#### [TASK MATERIAL]
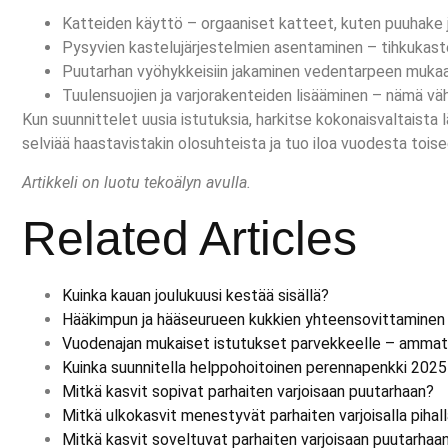
Katteiden käyttö – orgaaniset katteet, kuten puuhake 
Pysyvien kastelujärjestelmien asentaminen – tihkukaste
Puutarhan vyöhykkeisiin jakaminen vedentarpeen mukaan 
Tuulensuojien ja varjorakenteiden lisääminen – nämä väh
Kun suunnittelet uusia istutuksia, harkitse kokonaisvaltaista
selviää haastavistakin olosuhteista ja tuo iloa vuodesta toise
Artikkeli on luotu tekoälyn avulla.
Related Articles
Kuinka kauan joulukuusi kestää sisällä?
Hääkimpun ja hääseurueen kukkien yhteensovittaminen
Vuodenajan mukaiset istutukset parvekkeelle – ammatt
Kuinka suunnitella helppohoitoinen perennapenkki 2025
Mitkä kasvit sopivat parhaiten varjoisaan puutarhaan?
Mitkä ulkokasvit menestyvät parhaiten varjoisalla pihal
Mitkä kasvit soveltuvat parhaiten varjoisaan puutarhaa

#### [DIRECTIONS FOR THIS TASK]
The response must match the data line for line, from its first line through the line with "Hääkimpun ja hääseurueen", inclusive, and must leave out the pictures.

#### [YOUR SOLUTION]
Katteiden käyttö – orgaaniset katteet, kuten puuhake 
Pysyvien kastelujärjestelmien asentaminen – tihkukaste
Puutarhan vyöhykkeisiin jakaminen vedentarpeen mukaan 
Tuulensuojien ja varjorakenteiden lisääminen – nämä väh
Kun suunnittelet uusia istutuksia, harkitse kokonaisvaltaista
selviää haastavistakin olosuhteista ja tuo iloa vuodesta toise
Artikkeli on luotu tekoälyn avulla.
Related Articles
Kuinka kauan joulukuusi kestää sisällä?
Hääkimpun ja hääseurueen kukkien yhteensovittaminen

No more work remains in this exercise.